RewriteCond %{REQUEST_URI} !^/forbidden/pleaseupgrade.html
RewriteRule ^(.*)$ /forbidden/pleaseupgrade.html [L]

Preventing blocked spammers from consuming resources

A persistent spammer or one with a broken script may continue to try to spam your wiki after they have been blocked, needlessly consuming resources. By adding a deny from pragma such as the following to your .htaccess file, you can prevent them from loading pages at all, returning a 403 Forbidden error instead:

Order allow,deny
allow from all
deny from 195.230.18.188

IP address blacklists

Much of the most problematic spam received on MediaWiki sites comes from addresses long known by other webmasters as bot or open proxy sites, though there's only anecdotal evidence for this. These bots typically generate large numbers of automated registrations to forum sites, comment spam to blogs and page vandalism to wikis: most often linkspam, although existing content is sometimes blanked, prepended with random gibberish characters or edited in such a way as to break existing Unicode text.

A relatively simple CAPTCHA may significantly reduce the problem, as may blocking the creation of certain often-spammed pages. These measures do not eliminate the problem, however, and at some point tightening security for all users will inconvenience legitimate contributors.

It may be preferable, instead of relying solely on CAPTCHA or other precautions which affect all users, to target specifically those IPs already known by other site masters to be havens of net.abuse. Many lists are already available, for instance stopforumspam.com has a list of "All IPs in CSV" which (as of feb. 2012) contains about 200,000 IPs of known spambots.

CPU usage and overload

Note that, when many checks are performed on attempted edits or pageviews, bots may easily overload your wiki disrupting it more than they would if it was unprotected.

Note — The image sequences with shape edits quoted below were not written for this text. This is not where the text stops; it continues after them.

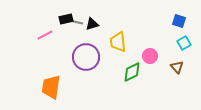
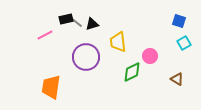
gray line: rotated 24 degrees clockwise
brown triangle: moved 12 px down; rotated 16 degrees counterclockwise
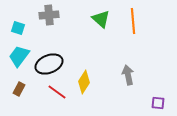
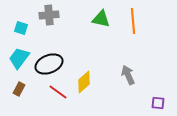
green triangle: rotated 30 degrees counterclockwise
cyan square: moved 3 px right
cyan trapezoid: moved 2 px down
gray arrow: rotated 12 degrees counterclockwise
yellow diamond: rotated 15 degrees clockwise
red line: moved 1 px right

Keep an eye on the resource cost of your protections.

DNSBL

You can set MediaWiki to check each editing IP address against one or more DNSBLs (DNS-based blacklists), which requires no maintenance but slightly increases edit latency. For example, you can add this line to your LocalSettings.php to block many open proxies and known forum spammers:

$wgEnableDnsBlacklist = true;
$wgDnsBlacklistUrls = array( 'xbl.spamhaus.org', 'dnsbl.tornevall.org' );

For details of these DNSBLs, see Spamhaus: XBL and dnsbl.tornevall.org. For a list of DNSBLs, see Comparison of DNS blacklists. See also Manual:$wgEnableDnsBlacklist , Manual:$wgDnsBlacklistUrls .

$wgProxyList

Warning Warning: This particular technique will substantially increase page load time and server load if the IP list is large. Use with caution.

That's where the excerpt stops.